TASK GOAL:
Omit every picture, then give all the entries again exactly.

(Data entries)

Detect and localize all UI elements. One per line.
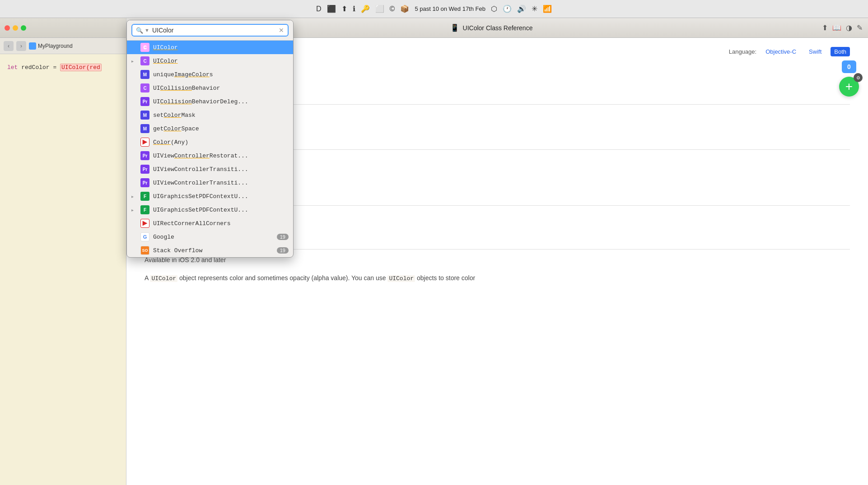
search-result-4[interactable]: Pr UICollisionBehaviorDeleg... bbox=[127, 95, 293, 108]
back-button[interactable]: ‹ bbox=[4, 41, 14, 51]
phone-icon: 📱 bbox=[450, 23, 459, 32]
left-toolbar bbox=[0, 18, 126, 38]
cloud-upload-icon[interactable]: ⬆ bbox=[341, 5, 347, 13]
search-result-google[interactable]: G Google 19 bbox=[127, 230, 293, 244]
result-text-13: UIRectCornerAllCorners bbox=[153, 220, 289, 227]
forward-button[interactable]: › bbox=[16, 41, 26, 51]
search-result-3[interactable]: C UICollisionBehavior bbox=[127, 81, 293, 95]
doc-toolbar-actions: ⬆ 📖 ◑ ✎ bbox=[822, 23, 863, 32]
wifi-icon[interactable]: 📶 bbox=[543, 5, 552, 13]
time-machine-icon[interactable]: 🕐 bbox=[503, 5, 512, 13]
badge-10: Pr bbox=[140, 178, 149, 187]
arrow-12: ▸ bbox=[131, 208, 137, 212]
menu-bar: D ⬛ ⬆ ℹ 🔑 ⬜ © 📦 5 past 10 on Wed 17th Fe… bbox=[0, 0, 868, 18]
badge-6: M bbox=[140, 124, 149, 133]
key-icon[interactable]: 🔑 bbox=[361, 5, 370, 13]
badge-1: C bbox=[140, 56, 149, 65]
result-text-8: UIViewControllerRestorat... bbox=[153, 152, 289, 159]
arrow-1: ▸ bbox=[131, 59, 137, 64]
gear-icon: ⚙ bbox=[856, 75, 860, 80]
result-text-3: UICollisionBehavior bbox=[153, 85, 289, 92]
google-count: 19 bbox=[277, 234, 289, 240]
volume-icon[interactable]: 🔊 bbox=[517, 5, 526, 13]
contrast-button[interactable]: ◑ bbox=[846, 23, 852, 32]
plus-icon: + bbox=[845, 79, 853, 94]
badge-12: F bbox=[140, 205, 149, 214]
description-section: A UIColor object represents color and so… bbox=[145, 273, 850, 284]
search-input-wrapper[interactable]: 🔍 ▼ ✕ bbox=[131, 24, 289, 37]
badge-4: Pr bbox=[140, 97, 149, 106]
search-result-13[interactable]: UIRectCornerAllCorners bbox=[127, 217, 293, 230]
result-text-5: setColorMask bbox=[153, 112, 289, 119]
maximize-button[interactable] bbox=[21, 25, 26, 31]
upload-icon[interactable]: ⬛ bbox=[327, 5, 336, 13]
cast-icon[interactable]: ✳ bbox=[532, 5, 537, 13]
badge-8: Pr bbox=[140, 151, 149, 160]
badge-google: G bbox=[140, 232, 149, 241]
search-input[interactable] bbox=[152, 27, 276, 34]
badge-3: C bbox=[140, 83, 149, 92]
share-icon[interactable]: ⬜ bbox=[375, 5, 384, 13]
desc-code-1: UIColor bbox=[150, 275, 177, 282]
minimize-button[interactable] bbox=[13, 25, 18, 31]
lang-both-button[interactable]: Both bbox=[831, 47, 850, 56]
search-result-6[interactable]: M getColorSpace bbox=[127, 122, 293, 135]
floating-buttons: 0 + ⚙ bbox=[839, 60, 859, 97]
badge-11: F bbox=[140, 192, 149, 201]
result-text-google: Google bbox=[153, 234, 273, 240]
result-text-1: UIColor bbox=[153, 58, 289, 65]
badge-2: M bbox=[140, 70, 149, 79]
bookmark-button[interactable]: 📖 bbox=[832, 23, 841, 32]
search-result-11[interactable]: ▸ F UIGraphicsSetPDFContextU... bbox=[127, 189, 293, 203]
search-result-10[interactable]: Pr UIViewControllerTransiti... bbox=[127, 176, 293, 189]
gear-add-group: + ⚙ bbox=[839, 77, 859, 97]
search-result-so[interactable]: SO Stack Overflow 19 bbox=[127, 244, 293, 257]
gear-button[interactable]: ⚙ bbox=[854, 73, 863, 82]
share-button[interactable]: ⬆ bbox=[822, 23, 828, 32]
menubar-center: D ⬛ ⬆ ℹ 🔑 ⬜ © 📦 5 past 10 on Wed 17th Fe… bbox=[316, 5, 552, 13]
badge-7 bbox=[140, 138, 149, 147]
equals-sign: = bbox=[53, 64, 60, 71]
breadcrumb-label: MyPlayground bbox=[38, 43, 73, 49]
result-text-10: UIViewControllerTransiti... bbox=[153, 180, 289, 186]
search-result-12[interactable]: ▸ F UIGraphicsSetPDFContextU... bbox=[127, 203, 293, 217]
desc-text-1: A bbox=[145, 274, 150, 282]
search-result-9[interactable]: Pr UIViewControllerTransiti... bbox=[127, 162, 293, 176]
info-icon[interactable]: ℹ bbox=[353, 5, 355, 13]
result-text-9: UIViewControllerTransiti... bbox=[153, 166, 289, 173]
desc-code-2: UIColor bbox=[387, 275, 415, 282]
xcode-icon[interactable]: ⬡ bbox=[491, 5, 497, 13]
arrow-11: ▸ bbox=[131, 194, 137, 199]
badge-9: Pr bbox=[140, 165, 149, 174]
code-editor[interactable]: let redColor = UIColor(red bbox=[0, 54, 126, 82]
search-bar: 🔍 ▼ ✕ bbox=[127, 20, 293, 41]
dropbox-icon[interactable]: 📦 bbox=[400, 5, 409, 13]
clear-search-button[interactable]: ✕ bbox=[279, 27, 284, 34]
doc-title: UIColor Class Reference bbox=[463, 24, 533, 32]
lang-objc-button[interactable]: Objective-C bbox=[762, 47, 800, 56]
var-name: redColor bbox=[21, 64, 53, 71]
language-label: Language: bbox=[729, 48, 756, 55]
dash-icon[interactable]: D bbox=[316, 5, 322, 13]
close-button[interactable] bbox=[5, 25, 10, 31]
description-paragraph: A UIColor object represents color and so… bbox=[145, 273, 850, 284]
badge-13 bbox=[140, 219, 149, 228]
lang-swift-button[interactable]: Swift bbox=[805, 47, 825, 56]
search-result-0[interactable]: C UIColor bbox=[127, 41, 293, 54]
result-text-so: Stack Overflow bbox=[153, 247, 273, 254]
search-result-5[interactable]: M setColorMask bbox=[127, 108, 293, 122]
edit-button[interactable]: ✎ bbox=[857, 23, 863, 32]
badge-5: M bbox=[140, 111, 149, 120]
keyword-let: let bbox=[7, 64, 18, 71]
result-text-4: UICollisionBehaviorDeleg... bbox=[153, 98, 289, 105]
search-result-1[interactable]: ▸ C UIColor bbox=[127, 54, 293, 68]
search-result-7[interactable]: Color(Any) bbox=[127, 135, 293, 149]
search-result-8[interactable]: Pr UIViewControllerRestorat... bbox=[127, 149, 293, 162]
result-text-11: UIGraphicsSetPDFContextU... bbox=[153, 193, 289, 200]
result-text-0: UIColor bbox=[153, 44, 289, 51]
left-panel: ‹ › MyPlayground let redColor = UIColor(… bbox=[0, 18, 126, 485]
copyright-icon[interactable]: © bbox=[390, 5, 395, 13]
search-result-2[interactable]: M uniqueImageColors bbox=[127, 68, 293, 81]
badge-so: SO bbox=[140, 246, 149, 255]
search-popup: 🔍 ▼ ✕ C UIColor ▸ C UIColor bbox=[126, 20, 294, 258]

WRITTEN ANSWER:
Detect and localize all UI elements. One per line.
search-result-4[interactable]: Pr UICollisionBehaviorDeleg... bbox=[127, 95, 293, 108]
back-button[interactable]: ‹ bbox=[4, 41, 14, 51]
phone-icon: 📱 bbox=[450, 23, 459, 32]
left-toolbar bbox=[0, 18, 126, 38]
cloud-upload-icon[interactable]: ⬆ bbox=[341, 5, 347, 13]
search-result-google[interactable]: G Google 19 bbox=[127, 230, 293, 244]
result-text-13: UIRectCornerAllCorners bbox=[153, 220, 289, 227]
forward-button[interactable]: › bbox=[16, 41, 26, 51]
search-result-3[interactable]: C UICollisionBehavior bbox=[127, 81, 293, 95]
doc-toolbar-actions: ⬆ 📖 ◑ ✎ bbox=[822, 23, 863, 32]
wifi-icon[interactable]: 📶 bbox=[543, 5, 552, 13]
time-machine-icon[interactable]: 🕐 bbox=[503, 5, 512, 13]
badge-10: Pr bbox=[140, 178, 149, 187]
arrow-12: ▸ bbox=[131, 208, 137, 212]
menu-bar: D ⬛ ⬆ ℹ 🔑 ⬜ © 📦 5 past 10 on Wed 17th Fe… bbox=[0, 0, 868, 18]
badge-6: M bbox=[140, 124, 149, 133]
key-icon[interactable]: 🔑 bbox=[361, 5, 370, 13]
badge-1: C bbox=[140, 56, 149, 65]
result-text-8: UIViewControllerRestorat... bbox=[153, 152, 289, 159]
arrow-1: ▸ bbox=[131, 59, 137, 64]
gear-icon: ⚙ bbox=[856, 75, 860, 80]
result-text-3: UICollisionBehavior bbox=[153, 85, 289, 92]
google-count: 19 bbox=[277, 234, 289, 240]
volume-icon[interactable]: 🔊 bbox=[517, 5, 526, 13]
contrast-button[interactable]: ◑ bbox=[846, 23, 852, 32]
plus-icon: + bbox=[845, 79, 853, 94]
badge-12: F bbox=[140, 205, 149, 214]
description-section: A UIColor object represents color and so… bbox=[145, 273, 850, 284]
search-input-wrapper[interactable]: 🔍 ▼ ✕ bbox=[131, 24, 289, 37]
badge-4: Pr bbox=[140, 97, 149, 106]
search-result-13[interactable]: UIRectCornerAllCorners bbox=[127, 217, 293, 230]
result-text-5: setColorMask bbox=[153, 112, 289, 119]
maximize-button[interactable] bbox=[21, 25, 26, 31]
upload-icon[interactable]: ⬛ bbox=[327, 5, 336, 13]
cast-icon[interactable]: ✳ bbox=[532, 5, 537, 13]
badge-8: Pr bbox=[140, 151, 149, 160]
badge-google: G bbox=[140, 232, 149, 241]
search-input[interactable] bbox=[152, 27, 276, 34]
badge-3: C bbox=[140, 83, 149, 92]
share-icon[interactable]: ⬜ bbox=[375, 5, 384, 13]
desc-code-1: UIColor bbox=[150, 275, 177, 282]
minimize-button[interactable] bbox=[13, 25, 18, 31]
lang-both-button[interactable]: Both bbox=[831, 47, 850, 56]
search-result-6[interactable]: M getColorSpace bbox=[127, 122, 293, 135]
floating-buttons: 0 + ⚙ bbox=[839, 60, 859, 97]
badge-11: F bbox=[140, 192, 149, 201]
result-text-google: Google bbox=[153, 234, 273, 240]
result-text-1: UIColor bbox=[153, 58, 289, 65]
badge-2: M bbox=[140, 70, 149, 79]
bookmark-button[interactable]: 📖 bbox=[832, 23, 841, 32]
search-result-11[interactable]: ▸ F UIGraphicsSetPDFContextU... bbox=[127, 189, 293, 203]
search-result-10[interactable]: Pr UIViewControllerTransiti... bbox=[127, 176, 293, 189]
gear-add-group: + ⚙ bbox=[839, 77, 859, 97]
search-result-so[interactable]: SO Stack Overflow 19 bbox=[127, 244, 293, 257]
gear-button[interactable]: ⚙ bbox=[854, 73, 863, 82]
share-button[interactable]: ⬆ bbox=[822, 23, 828, 32]
menubar-center: D ⬛ ⬆ ℹ 🔑 ⬜ © 📦 5 past 10 on Wed 17th Fe… bbox=[316, 5, 552, 13]
badge-7 bbox=[140, 138, 149, 147]
equals-sign: = bbox=[53, 64, 60, 71]
breadcrumb-label: MyPlayground bbox=[38, 43, 73, 49]
result-text-10: UIViewControllerTransiti... bbox=[153, 180, 289, 186]
search-result-12[interactable]: ▸ F UIGraphicsSetPDFContextU... bbox=[127, 203, 293, 217]
desc-text-1: A bbox=[145, 274, 150, 282]
search-result-9[interactable]: Pr UIViewControllerTransiti... bbox=[127, 162, 293, 176]
info-icon[interactable]: ℹ bbox=[353, 5, 355, 13]
result-text-9: UIViewControllerTransiti... bbox=[153, 166, 289, 173]
desc-code-2: UIColor bbox=[387, 275, 415, 282]
xcode-icon[interactable]: ⬡ bbox=[491, 5, 497, 13]
arrow-11: ▸ bbox=[131, 194, 137, 199]
badge-9: Pr bbox=[140, 165, 149, 174]
code-editor[interactable]: let redColor = UIColor(red bbox=[0, 54, 126, 82]
search-bar: 🔍 ▼ ✕ bbox=[127, 20, 293, 41]
dropbox-icon[interactable]: 📦 bbox=[400, 5, 409, 13]
clear-search-button[interactable]: ✕ bbox=[279, 27, 284, 34]
doc-title: UIColor Class Reference bbox=[463, 24, 533, 32]
lang-objc-button[interactable]: Objective-C bbox=[762, 47, 800, 56]
var-name: redColor bbox=[21, 64, 53, 71]
language-label: Language: bbox=[729, 48, 756, 55]
dash-icon[interactable]: D bbox=[316, 5, 322, 13]
close-button[interactable] bbox=[5, 25, 10, 31]
description-paragraph: A UIColor object represents color and so… bbox=[145, 273, 850, 284]
badge-13 bbox=[140, 219, 149, 228]
lang-swift-button[interactable]: Swift bbox=[805, 47, 825, 56]
search-result-0[interactable]: C UIColor bbox=[127, 41, 293, 54]
result-text-so: Stack Overflow bbox=[153, 247, 273, 254]
search-result-5[interactable]: M setColorMask bbox=[127, 108, 293, 122]
edit-button[interactable]: ✎ bbox=[857, 23, 863, 32]
badge-5: M bbox=[140, 111, 149, 120]
keyword-let: let bbox=[7, 64, 18, 71]
result-text-4: UICollisionBehaviorDeleg... bbox=[153, 98, 289, 105]
search-result-1[interactable]: ▸ C UIColor bbox=[127, 54, 293, 68]
search-result-7[interactable]: Color(Any) bbox=[127, 135, 293, 149]
search-result-8[interactable]: Pr UIViewControllerRestorat... bbox=[127, 149, 293, 162]
result-text-11: UIGraphicsSetPDFContextU... bbox=[153, 193, 289, 200]
result-text-0: UIColor bbox=[153, 44, 289, 51]
left-panel: ‹ › MyPlayground let redColor = UIColor(… bbox=[0, 18, 126, 485]
copyright-icon[interactable]: © bbox=[390, 5, 395, 13]
search-result-2[interactable]: M uniqueImageColors bbox=[127, 68, 293, 81]
badge-so: SO bbox=[140, 246, 149, 255]
search-popup: 🔍 ▼ ✕ C UIColor ▸ C UIColor bbox=[126, 20, 294, 258]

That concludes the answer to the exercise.